Velasco Cimarro, como integrante de la Guardia Civil, tenía un viejo encono
hacia Lorca, desde que en 1928 publicó El Romancero Gitano, en el que
incluyó El Romance a la Guardia Civil Española, en el que criticaba las
actuaciones de este cuerpo.
Estaba claro que era una venganza. García Lorca no era considerado ni una
amenaza política, y menos armada. Nunca se había querido meter en política,
resistía la afiliación al Partido Comunista, pero sectores reaccionarios no
toleraban sus amistades de izquierda.
Cuando estalló la sublevación, que iniciaría la guerra civil y que abría a largas
décadas de dictadura franquista, García Lorca estaba en Madrid. Asustado, su
primera reacción fue la de tomarse el tren a Granada y quedarse con su familia,
cosa que hizo el 16 de julio. Una semana después fue fusilado su cuñado
Manuel Fernández Montesinos, casado con su hermana Concha. Era el alcalde
local.
Sus amigos no estaban, pero sí la madre de ellos, Esperanza. Ella fue quien
enfrentó a la docena de hombres esa tarde del 16 de agosto. Fue un
descomunal operativo, con la manzana rodeada y tiradores en los techos. El
jefe Ramón Ruiz Alonso, que odiaba al poeta, pidió por él. Estaba acompañado
por Federico Martín Lagos y Juan Luis Trescastro.

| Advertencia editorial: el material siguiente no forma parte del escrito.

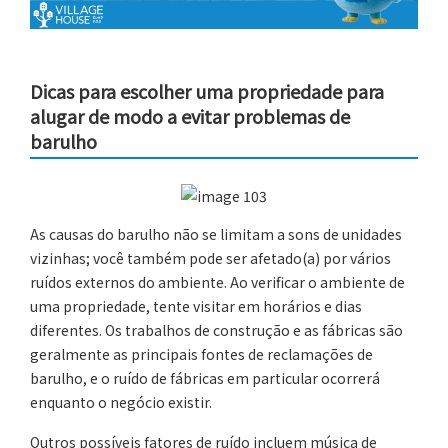
Dicas para escolher uma propriedade para
alugar de modo a evitar problemas de
barulho
As causas do barulho não se limitam a sons de unidades
vizinhas; você também pode ser afetado(a) por vários
ruídos externos do ambiente. Ao verificar o ambiente de
uma propriedade, tente visitar em horários e dias
diferentes. Os trabalhos de construção e as fábricas são
geralmente as principais fontes de reclamações de
barulho, e o ruído de fábricas em particular ocorrerá
enquanto o negócio existir.
Outros possíveis fatores de ruído incluem música de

La mujer exigió que estuvieran presentes sus hijos. Pero no hubo caso: a
Federico se lo llevaron igual. A los Rosales les advirtieron que no insistieran
con Lorca porque, en definitiva, ellos habían ocultado a un “rojo”, a quien
además acusaban de espía ruso, masón y homosexual.
Quedó encerrado en la sede del gobierno civil, y cuando los hermanos Rosales
lo fueron a buscar con la liberación firmada por el gobernador, ya se lo habían
llevado.
Por lo general los condenados eran enviados a “La colonia”, ubicada a siete
kilómetros de la ciudad de Granada. Durante el gobierno de la República había
sido un sitio de veraneo para estudiantes granadinos y cuando estalló la
sublevación se le cambió el uso. Allí los detenidos llegaban de noche y eran
encerrados. Les daban la oportunidad de confesarse con el cura párroco de
Víznar, José Crovetto Bustamante. Al amanecer, se dirigían al campo y se los
ejecutaba.
Los pelotones de fusilamiento lo integraban voluntarios que los unía las ganas
de matar. Integraban lo que se llamaba la “Escuadra Negra”.

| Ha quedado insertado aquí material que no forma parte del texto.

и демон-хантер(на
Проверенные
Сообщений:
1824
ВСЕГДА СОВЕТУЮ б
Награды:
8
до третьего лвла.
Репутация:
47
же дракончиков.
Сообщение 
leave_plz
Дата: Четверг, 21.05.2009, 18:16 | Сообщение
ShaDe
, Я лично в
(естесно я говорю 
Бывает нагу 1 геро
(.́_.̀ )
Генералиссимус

Los cuerpos permanecían en el lugar donde habían caído. Luego venían los
enterradores, que eran prisioneros o individuos que se habían salvado de
terminar en el paredón y realizaban su trabajo.
Se asegura que García Lorca pasó sus últimas horas en ese lugar, que lo llevó
alguien a quien le decían “El panadero”. Que cuando llegaban los prisioneros
para calmarlos les decían que al día siguiente serían llevados a trabajar en
unas fortificaciones, pero horas después les confesaban la verdad, y les daban
la posibilidad de tener la asistencia de un cura o de escribir una carta.
“Se le vio, caminando entre fusiles, / por una calle larga, /salir al campo frío,
/aún con estrellas de la madrugada. /Mataron a Federico /cuando la luz
asomaba.”, escribió Antonio Machado en su poema “El crimen fue en
Granada”.
Dicen que Juan Luis Trescastro fue uno de los que había ido a buscar al poeta,
usando su auto y era uno de los que se jactaba de haber participado en su
ejecución. “Don Gabriel, esta mañana hemos matado a su amigo, el poeta de
cabeza gorda”, le dijo al pintor Gabriel Morcillo. “Yo le metí dos tiros en el culo
por maricón”, según le escuchó decir Angel Saldaña, declaración reproducida
por Ian Gibson en su libro El asesinato de Federico García Lorca.